### [Problem]
From the entries, return every line where the string "саласында" shows up.

[Records provided — start]

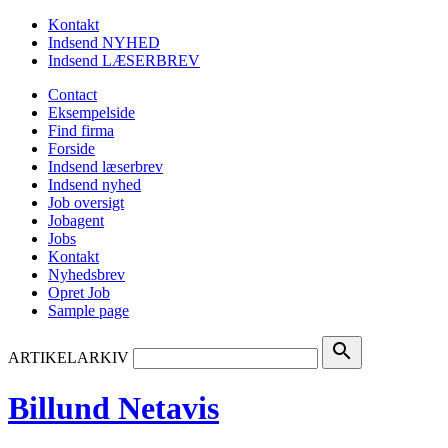
Kontakt
Indsend NYHED
Indsend LÆSERBREV
Contact
Eksempelside
Find firma
Forside
Indsend læserbrev
Indsend nyhed
Job oversigt
Jobagent
Jobs
Kontakt
Nyhedsbrev
Opret Job
Sample page
search
ARTIKELARKIV
Billund Netavis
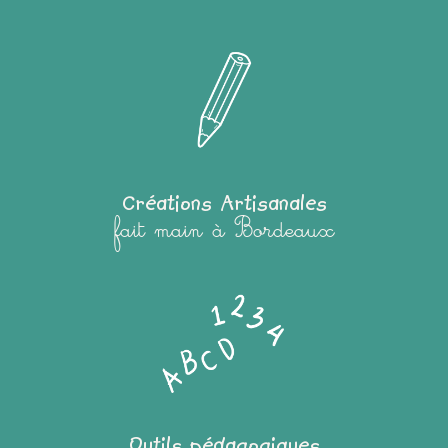
Créations Artisanales
fait main à Bordeaux
Outils pédagogiques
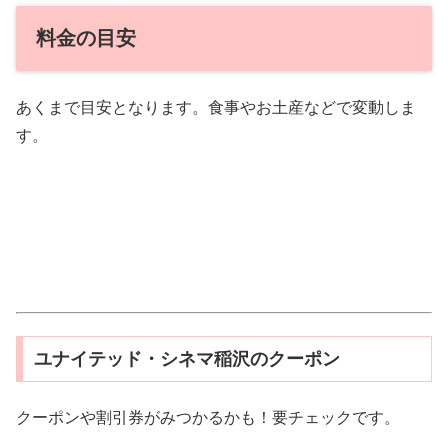
料金の目安
あくまで目安となります。食事やお土産などで変動しま
す。
ユナイテッド・シネマ稲沢のクーポン
クーポンや割引券がみつかるかも！要チェックです。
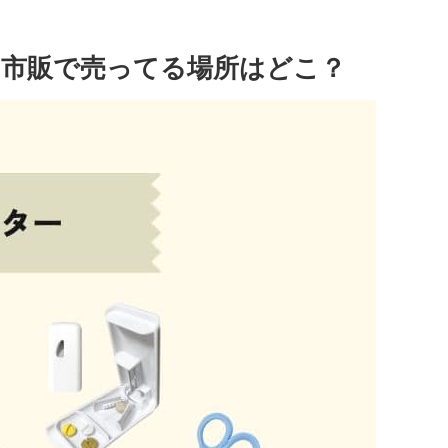
市販で売ってる場所はどこ？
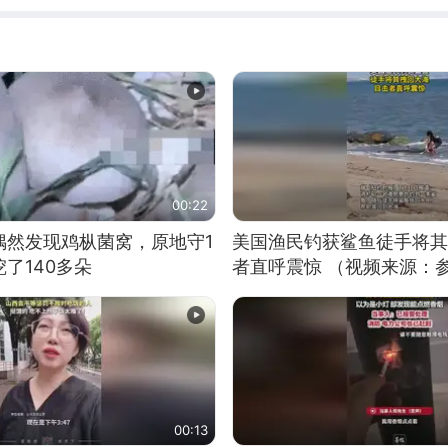
00:22
偶然发现鸡枞菌窝，原地守1
美国渔民钓获鲨鱼徒手将其
了140多朵
者直呼震惊 （视频来源：
00:13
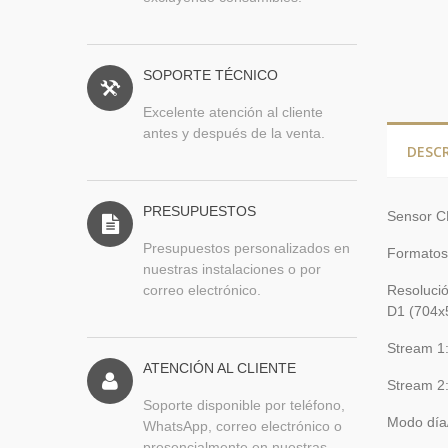
SOPORTE TÉCNICO
Excelente atención al cliente
antes y después de la venta.
DESC
PRESUPUESTOS
Sensor C
Presupuestos personalizados en
Formatos
nuestras instalaciones o por
correo electrónico.
Resoluci
D1 (704x
Stream 1
ATENCIÓN AL CLIENTE
Stream 2:
Soporte disponible por teléfono,
Modo día/
WhatsApp, correo electrónico o
presencialmente en nuestras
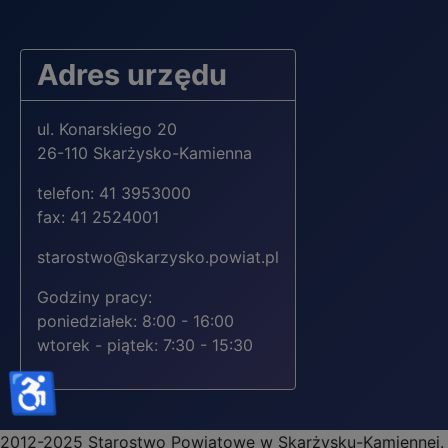
Adres urzędu
ul. Konarskiego 20
26-110 Skarżysko-Kamienna
telefon: 41 3953000
fax: 41 2524001
starostwo@skarzysko.powiat.pl
Godziny pracy:
poniedziałek: 8:00 - 16:00
wtorek - piątek: 7:30 - 15:30
♿
2012-2025 Starostwo Powiatowe w Skarżysku-Kamiennej.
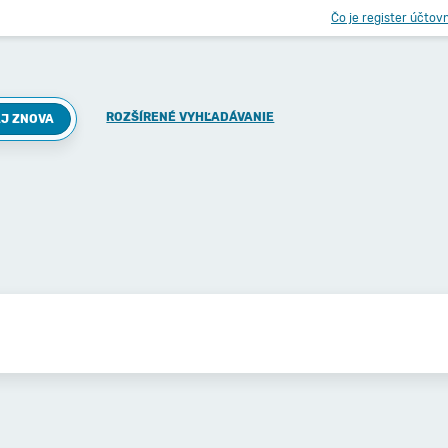
Čo je register účtov
ROZŠÍRENÉ VYHĽADÁVANIE
J ZNOVA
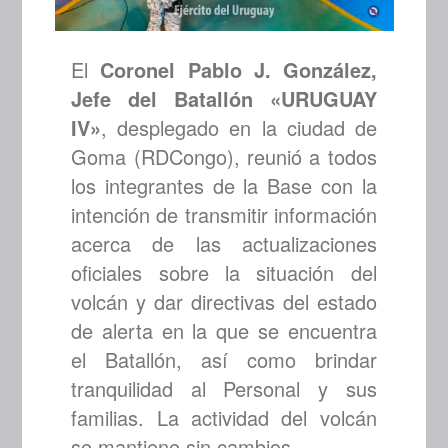
El
Coronel Pablo J. González,
Jefe del Batallón «URUGUAY
IV»
, desplegado en la ciudad de
Goma (RDCongo), reunió a todos
los integrantes de la Base con la
intención de transmitir información
acerca de las actualizaciones
oficiales sobre la situación del
volcán y dar directivas del estado
de alerta en la que se encuentra
el Batallón, así como brindar
tranquilidad al Personal y sus
familias. La actividad del volcán
se mantiene sin cambios.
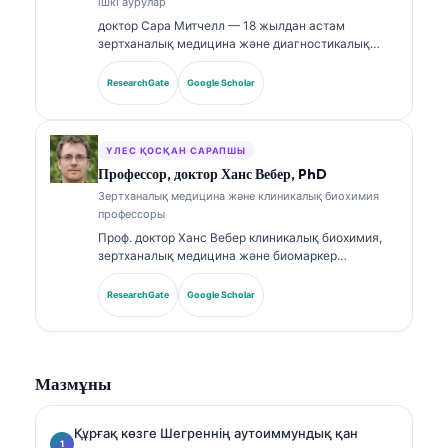
ішкі аурулар
доктор Сара Митчелл — 18 жылдан астам
зертханалық медицина және диагностикалық
талдау саласында тәжірибесі бар, біліктілігі
расталған клиникалық патологоанатом. Ол
ResearchGate
Google Scholar
клиникалық химия бойынша мамандандырылған
сертификаттарға ие және клиникалық тәжірибеде
биомаркер панельдері мен зертханалық талдауға
қатысты кеңінен жариялады.
ҮЛЕС ҚОСҚАН САРАПШЫ
Профессор, доктор Ханс Вебер, PhD
Зертханалық медицина және клиникалық биохимия
профессоры
Проф. доктор Ханс Вебер клиникалық биохимия,
зертханалық медицина және биомаркер
зерттеулері саласында 30+ жылдық тәжірибесін
ұсынады. Германияның клиникалық химия
ResearchGate
Google Scholar
қоғамының бұрынғы президенті бола отырып, ол
диагностикалық панельдерді талдауға,
биомаркерлерді стандарттауға және AI-мен
күшейтілген зертханалық медицинаға
Мазмұны
маманданған.
Құрғақ көзге Шегреннің аутоиммундық қан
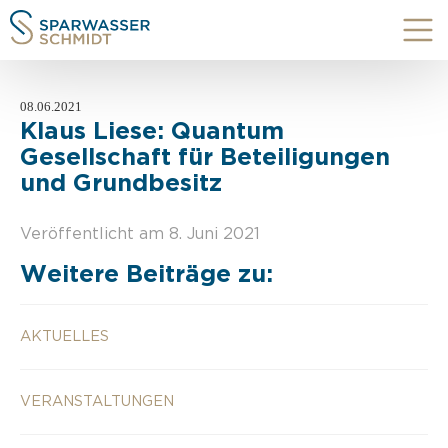
08.06.2021
Klaus Liese: Quantum
Gesellschaft für Beteiligungen
und Grundbesitz
Veröffentlicht am 8. Juni 2021
Weitere Beiträge zu:
AKTUELLES
VERANSTALTUNGEN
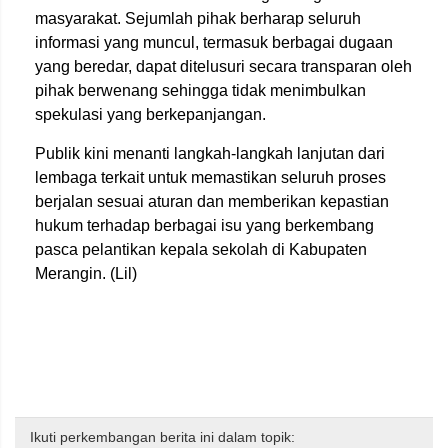
masyarakat. Sejumlah pihak berharap seluruh
informasi yang muncul, termasuk berbagai dugaan
yang beredar, dapat ditelusuri secara transparan oleh
pihak berwenang sehingga tidak menimbulkan
spekulasi yang berkepanjangan.
Publik kini menanti langkah-langkah lanjutan dari
lembaga terkait untuk memastikan seluruh proses
berjalan sesuai aturan dan memberikan kepastian
hukum terhadap berbagai isu yang berkembang
pasca pelantikan kepala sekolah di Kabupaten
Merangin. (Lil)
Ikuti perkembangan berita ini dalam topik:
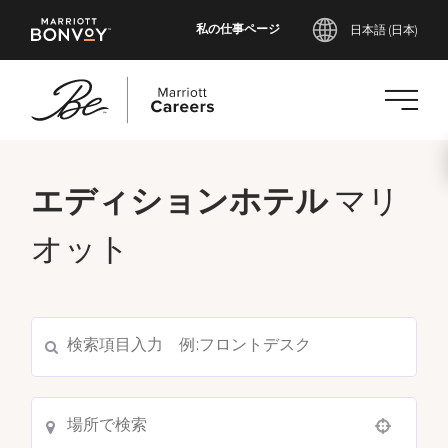
私の仕事ページ
日本語 (日本)
メ
イ
エディションホテル
マリ
ン
コ
オット
ン
テ
ン
ツ
へ
ス
キ
ッ
Use your location
プ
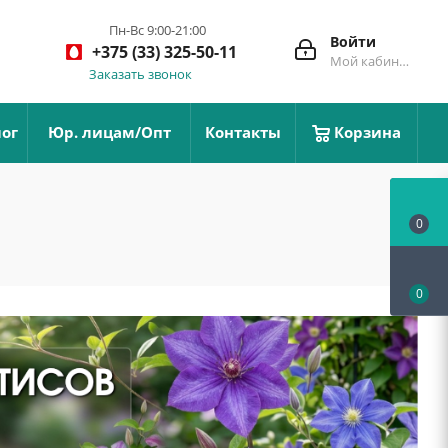
Пн-Вс 9:00-21:00
Войти
+375 (33) 325-50-11
Мой кабинет
Заказать звонок
ог
Юр. лицам/Опт
Контакты
Корзина
0
0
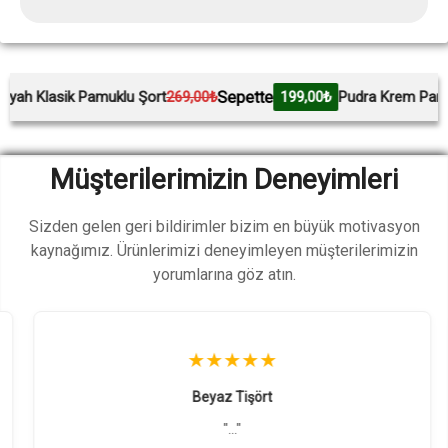
kapüşonlu sweatshirt
modelleri.
Wingetstar
Sweatshirt Modelleri
Sweatshirt
Sepette
k Pamuklu Şort
269,00₺
199,00₺
Pudra Krem Pamuklu Şort
2
Modellerini
İncele
Müşterilerimizin Deneyimleri
Sizden gelen geri bildirimler bizim en büyük motivasyon
kaynağımız. Ürünlerimizi deneyimleyen müşterilerimizin
yorumlarına göz atın.
★★★★★
Beyaz Tişört
"..."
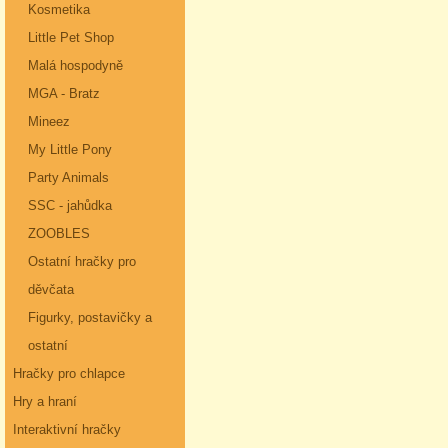
Kosmetika
Little Pet Shop
Malá hospodyně
MGA - Bratz
Mineez
My Little Pony
Party Animals
SSC - jahůdka
ZOOBLES
Ostatní hračky pro
děvčata
Figurky, postavičky a
ostatní
Hračky pro chlapce
Hry a hraní
Interaktivní hračky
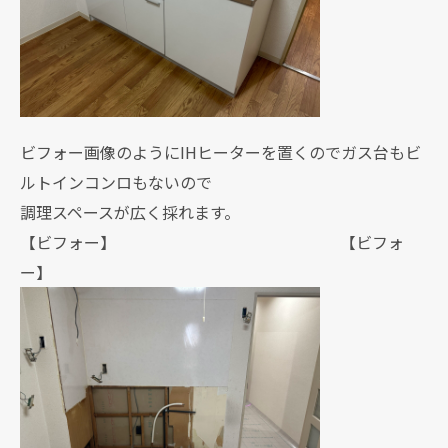
ビフォー画像のようにIHヒーターを置くのでガス台もビ
ルトインコンロもないので
調理スペースが広く採れます。
【ビフォー】 【ビフォ
ー】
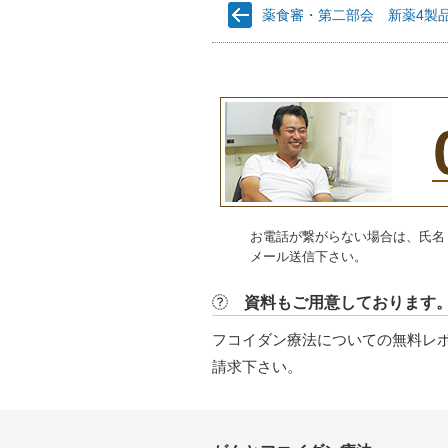
薬食審・第二部会 新薬4製品の
お電話が繋がらない場合は、氏名
メール送信下さい。
資料もご用意しております
フコイダン療法についての無料レ
請求下さい。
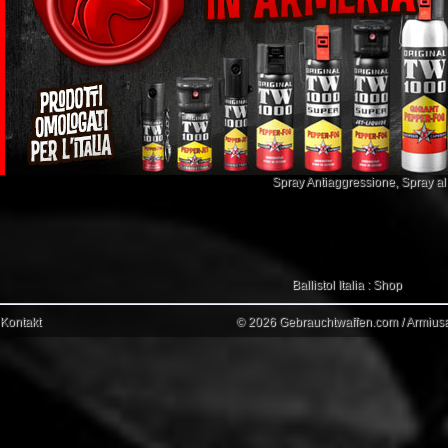
Spray Antiaggressione
,
Spray a
Ballistol Italia : Shop
Kontakt
© 2026 Gebrauchtwaffen.com / Armiusat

[Records provided — finish]

### [Exercise answer]
талдау саласында тәжірибесі бар, біліктілігі
зерттеулері саласында 30+ жылдық тәжірибесін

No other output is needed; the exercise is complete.